3. What you wear sends a message

No, clothing doesn’t define you. Your identity cannot be contained or expressed solely in what you put on your body. However, your clothes describe you to others. Whether we like it or not, our clothes immediately align us with a larger group. Basketball shorts and a sports jersey tells others how important athletics are to you, and a suit and tie lets a business partner know you take your work seriously. Your t-shirt can tell others how you love Family Guy or that one band.  First impressions come from outward appearances. What does your wardrobe say you value? Think about it.

4. It’s biblical

Yep, I pulled the Bible card. Seriously though. Scripture talks about clothing more than you might think. In Isaiah 20, God tells Isaiah to go naked and barefoot for three years as a symbol to Egypt and Cush. Micah did the same to show God’s remorse about Israel’s sin. In Luke 3, John the Baptizer tells a crowd that anyone with two shirts should share with people who have none. Jesus says in Matthew 6 that we shouldn’t worry about what we wear. I don’t think he was talking about being fashionable. He says that the flowers don’t work or make their own clothes, and God clothes them more beautifully than King Solomon. Being mindful about clothing doesn’t mean distressing more about what to wear. Jesus says we shouldn’t spend our time worrying about such things. He does say we should worry about what others wear. In Matthew 25, Jesus tells us that when we clothe or don’t clothe the needy, we clothe or don’t clothe him. Those who don’t clothe him are sent to eternal punishment! It would make things a lot easier if we could all just go Garden of Eden style.

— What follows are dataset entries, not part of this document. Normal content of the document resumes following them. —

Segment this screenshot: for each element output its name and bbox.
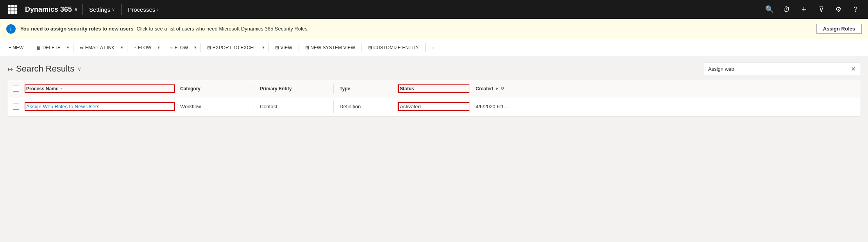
info-icon: i: [6, 24, 16, 34]
help-action-button[interactable]: ?: [848, 0, 863, 19]
search-header: ↦ Search Results ∨ ✕: [8, 63, 860, 75]
td-process-name: Assign Web Roles to New Users: [25, 102, 175, 111]
flow-button-2[interactable]: ⌁ FLOW: [166, 43, 192, 53]
td-sep-3: [333, 100, 334, 113]
th-type: Type: [335, 86, 397, 91]
new-button[interactable]: + NEW: [5, 43, 27, 53]
processes-arrow-icon: ›: [157, 6, 159, 13]
toolbar-sep-4: [164, 43, 164, 52]
export-excel-button[interactable]: ⊞ EXPORT TO EXCEL: [203, 43, 260, 53]
th-status: Status: [398, 84, 470, 93]
th-type-label: Type: [340, 86, 350, 91]
td-primary-entity: Contact: [255, 104, 333, 109]
toolbar-sep-7: [299, 43, 299, 52]
td-sep-5: [469, 100, 470, 113]
th-created-label: Created: [476, 86, 493, 91]
delete-label: 🗑 DELETE: [36, 45, 61, 50]
search-box: ✕: [704, 63, 860, 75]
add-action-button[interactable]: +: [796, 0, 812, 19]
export-excel-label: ⊞ EXPORT TO EXCEL: [207, 45, 256, 50]
more-actions-button[interactable]: ···: [428, 43, 440, 53]
nav-actions: 🔍 ⏱ + ⊽ ⚙ ?: [762, 0, 863, 19]
delete-dropdown[interactable]: ▾: [65, 43, 71, 52]
header-checkbox[interactable]: [13, 86, 19, 92]
th-process-name: Process Name ↑: [25, 84, 175, 93]
flow2-dropdown[interactable]: ▾: [193, 43, 198, 52]
flow-1-label: ⌁ FLOW: [134, 45, 151, 50]
toolbar-sep-6: [268, 43, 269, 52]
th-sort-icon[interactable]: ↑: [60, 86, 63, 91]
notification-bar: i You need to assign security roles to n…: [0, 19, 868, 39]
td-type: Definition: [335, 104, 397, 109]
more-actions-label: ···: [432, 45, 436, 50]
search-results-title: ↦ Search Results ∨: [8, 64, 81, 74]
toolbar-sep-2: [73, 43, 73, 52]
recent-action-button[interactable]: ⏱: [779, 0, 795, 19]
nav-divider-1: [82, 4, 83, 15]
toolbar-sep-5: [200, 43, 201, 52]
email-link-dropdown[interactable]: ▾: [119, 43, 125, 52]
search-input[interactable]: [704, 66, 847, 72]
settings-nav-item[interactable]: Settings ∨: [84, 0, 120, 19]
td-status: Activated: [398, 102, 470, 111]
toolbar-sep-9: [425, 43, 426, 52]
filter-action-button[interactable]: ⊽: [813, 0, 829, 19]
table-container: Process Name ↑ Category Primary Entity T…: [8, 80, 860, 117]
th-status-label: Status: [400, 86, 414, 91]
search-action-button[interactable]: 🔍: [762, 0, 777, 19]
td-sep-2: [254, 100, 254, 113]
th-process-name-label: Process Name: [26, 86, 59, 91]
customize-entity-button[interactable]: ⊞ CUSTOMIZE ENTITY: [364, 43, 423, 53]
search-clear-button[interactable]: ✕: [847, 65, 860, 73]
table-header: Process Name ↑ Category Primary Entity T…: [8, 80, 860, 97]
processes-label: Processes: [128, 6, 155, 13]
notif-bold-text: You need to assign security roles to new…: [20, 26, 133, 32]
toolbar-sep-8: [362, 43, 362, 52]
td-sep-0: [24, 100, 24, 113]
email-link-label: ⇔ EMAIL A LINK: [80, 45, 115, 50]
flow1-dropdown[interactable]: ▾: [156, 43, 161, 52]
export-dropdown[interactable]: ▾: [261, 43, 266, 52]
row-checkbox[interactable]: [13, 104, 19, 110]
th-sep-5: [469, 84, 470, 93]
top-nav: Dynamics 365 ∨ Settings ∨ Processes › 🔍 …: [0, 0, 868, 19]
pin-icon: ↦: [8, 65, 13, 73]
view-button[interactable]: ⊞ VIEW: [271, 43, 296, 53]
new-system-view-label: ⊞ NEW SYSTEM VIEW: [305, 45, 355, 50]
td-created: 4/6/2020 6:1...: [471, 104, 541, 109]
brand[interactable]: Dynamics 365 ∨: [20, 5, 81, 14]
waffle-icon: [8, 5, 17, 14]
toolbar: + NEW 🗑 DELETE ▾ ⇔ EMAIL A LINK ▾ ⌁ FLOW…: [0, 39, 868, 56]
toolbar-sep-1: [30, 43, 30, 52]
th-filter-icon[interactable]: ▼: [495, 86, 499, 91]
row-checkbox-cell: [8, 104, 24, 110]
notif-desc-text: Click to see a list of users who need Mi…: [136, 26, 309, 32]
new-system-view-button[interactable]: ⊞ NEW SYSTEM VIEW: [301, 43, 359, 53]
process-name-link[interactable]: Assign Web Roles to New Users: [26, 104, 100, 109]
th-sep-3: [333, 84, 334, 93]
processes-nav-item[interactable]: Processes ›: [123, 0, 163, 19]
th-sep-0: [24, 84, 24, 93]
th-refresh-icon[interactable]: ↺: [501, 86, 504, 91]
content-area: ↦ Search Results ∨ ✕ Process Name ↑ Cate…: [0, 56, 868, 123]
th-created: Created ▼ ↺: [471, 86, 541, 91]
th-sep-2: [254, 84, 254, 93]
delete-button[interactable]: 🗑 DELETE: [32, 43, 64, 53]
settings-chevron-icon: ∨: [112, 7, 115, 12]
view-label: ⊞ VIEW: [275, 45, 292, 50]
header-checkbox-cell: [8, 86, 24, 92]
settings-label: Settings: [89, 6, 110, 13]
td-sep-1: [174, 100, 174, 113]
flow-button-1[interactable]: ⌁ FLOW: [130, 43, 155, 53]
th-sep-4: [397, 84, 398, 93]
assign-roles-button[interactable]: Assign Roles: [816, 24, 862, 34]
notification-text: You need to assign security roles to new…: [20, 26, 812, 32]
th-primary-entity: Primary Entity: [255, 86, 333, 91]
email-link-button[interactable]: ⇔ EMAIL A LINK: [76, 43, 118, 53]
brand-label: Dynamics 365: [25, 5, 72, 14]
title-chevron-icon[interactable]: ∨: [77, 66, 81, 72]
settings-action-button[interactable]: ⚙: [830, 0, 846, 19]
brand-chevron-icon: ∨: [74, 7, 78, 12]
waffle-menu[interactable]: [5, 0, 20, 19]
th-sep-1: [174, 84, 174, 93]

5. Clothing can promote materialism, idolatry, and social injustice

When we focus so much on what we wear, we run the risk of valuing physical possessions more than we should. We may idolize certain types of clothing or people who wear them when we spend too much time concerning ourselves with clothing. This applies to all types of styles. Advocacy groups have criticized companies like Nike for supporting sweatshops and oppressive labor institutions (Low Rating for Nike, other Industry Leaders on Labour Rights). Although there is debate on this topic, we may indirectly support such injustice when we purchase from these companies. Even welfare-oriented companies like TOMS have been accused of causing more harm than good (TOMS Shoes: God Marketing-Bad Aid). What are we to do when it seems like every option causes problems? Fair trade and sustainable models may make more expensive clothing, but their impact on the world around us seems to be much more positive. Also, most thrift stores like Goodwill and Salvation Army support humanitarian efforts with their shops.

Being careless about what we wear can lead to waste and corruption, and caring too much can become unhealthy devotion to clothing. The point is not to wear one type of clothing or another, nor is it to put forth a certain amount of effort and thought. We need to be aware of what impact our clothing has on ourselves, our neighbor, and the world.